He pasado la mañana revisando los detalles del plan de inversión anunciado por Mitsubishi Estate y la dimensión de la cifra —1,5 billones de yenes— me ha dejado una certeza: la batalla global por la infraestructura de la inteligencia artificial se libra ya en el Pacífico, y Japón no quiere quedarse fuera.
Una apuesta de 9.300 millones de dólares con el sello de EE.UU.
El proyecto de la inmobiliaria japonesa contempla la construcción de varios centros de datos a gran escala en territorio nipón, con una inversión cercana a los 9.300 millones de dólares. El objetivo es capturar el crecimiento exponencial de la demanda de capacidad computacional que está generando el entrenamiento de modelos de IA en todo el mundo.
Lo más relevante no es solo la magnitud. Mitsubishi Estate planea trasladar a Japón la experiencia acumulada durante años en el mercado estadounidense, donde ya ha participado en el desarrollo de instalaciones similares. Ese conocimiento operativo, junto con la capacidad financiera del grupo, le otorga una ventaja competitiva frente a jugadores locales y globales.
- Inversión total: 1,5 billones de yenes (~9.300 millones de dólares) en centros de datos.
- Ubicación: Japón, principalmente en zonas con acceso a energía y fibra óptica de baja latencia.
- Factor diferencial: know-how importado directamente de sus operaciones en Estados Unidos.
“Nuestra experiencia en Estados Unidos nos ha mostrado cómo ejecutar grandes proyectos de centros de datos con eficiencia y fiabilidad. Queremos aplicar ese modelo en casa para responder a la explosión de demanda de IA.” — Portavoz de Mitsubishi Estate, nota de prensa, julio de 2026.
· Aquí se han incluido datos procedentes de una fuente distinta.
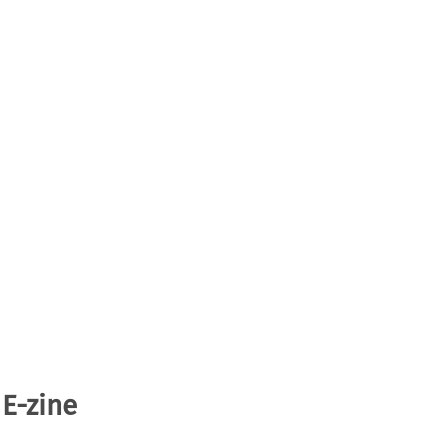
 E-zine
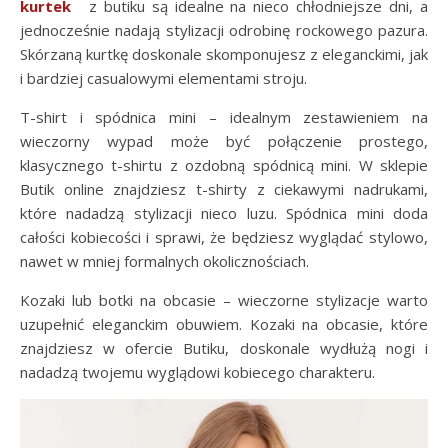
kurtek
z butiku są idealne na nieco chłodniejsze dni, a
jednocześnie nadają stylizacji odrobinę rockowego pazura.
Skórzaną kurtkę doskonale skomponujesz z eleganckimi, jak
i bardziej casualowymi elementami stroju.
T-shirt i spódnica mini – idealnym zestawieniem na
wieczorny wypad może być połączenie prostego,
klasycznego t-shirtu z ozdobną spódnicą mini. W sklepie
Butik online znajdziesz t-shirty z ciekawymi nadrukami,
które nadadzą stylizacji nieco luzu. Spódnica mini doda
całości kobiecości i sprawi, że będziesz wyglądać stylowo,
nawet w mniej formalnych okolicznościach.
Kozaki lub botki na obcasie – wieczorne stylizacje warto
uzupełnić eleganckim obuwiem. Kozaki na obcasie, które
znajdziesz w ofercie Butiku, doskonale wydłużą nogi i
nadadzą twojemu wyglądowi kobiecego charakteru.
La elección de Japón no es casual. El país ya alberga una de las mayores concentraciones de cable submarino del mundo y ofrece un marco regulatorio estable. La creciente tensión geopolítica en el Estrecho de Taiwán hace que muchas empresas tecnológicas busquen alternativas a la isla para alojar sus datos; Japón emerge como candidato natural.
La infraestructura de IA ya es estratégica
Veo en este movimiento un reflejo de lo que los analistas llaman la carrera de los data centers, impulsada por el consumo masivo de energía de grandes modelos de lenguaje (LLM). Cada avance en IA generativa requiere una infraestructura capaz de procesar petaflops de información con refrigeración intensiva y redundancia energética.
Japón, que durante décadas lideró la electrónica de consumo, ahora redirige su músculo industrial hacia los semiconductores (con la fábrica de TSMC en Kumamoto) y hacia la capacidad de cómputo. El plan de Mitsubishi Estate encaja en esa estrategia: poner a Asia al frente de la cadena de valor de la IA, no solo como proveedor de chips, sino como dueño de las instalaciones que los hacen funcionar.
Sin embargo, el futuro no está exento de riesgos. La principal incógnita es si Japón podrá garantizar el suministro energético para centros de datos de esta escala. El gobierno ha reactivado varias centrales nucleares, pero la opinión pública sigue dividida. Y sin una electricidad abundante, barata y descarbonizada, los centros se vuelven inviables.
🌐 El efecto dominó en Occidente
La expansión japonesa en centros de datos afecta directamente a los intereses europeos y americanos. Para las empresas estadounidenses (AWS, Microsoft, Google) supone una alternativa más cercana a los mercados asiáticos, reduciendo la latencia y la dependencia de Taiwán. Para Europa, que aspira a tener su propia nube soberana, un Japón fortalecido introduce un competidor adicional en el tablero global de la infraestructura digital.
En España, el impacto inmediato es moderado pero significativo en el medio plazo: cualquier gran empresa española que utilice servicios de IA alojados en Asia encontrará en Japón un socio con estándares de privacidad equiparables a los europeos, lo que podría acelerar los acuerdos comerciales. Además, la presión sobre los precios globales de los chips y servidores que se anticipa con estos proyectos puede suavizar los costes de las renovaciones de infraestructura en los centros de datos de nuestro país.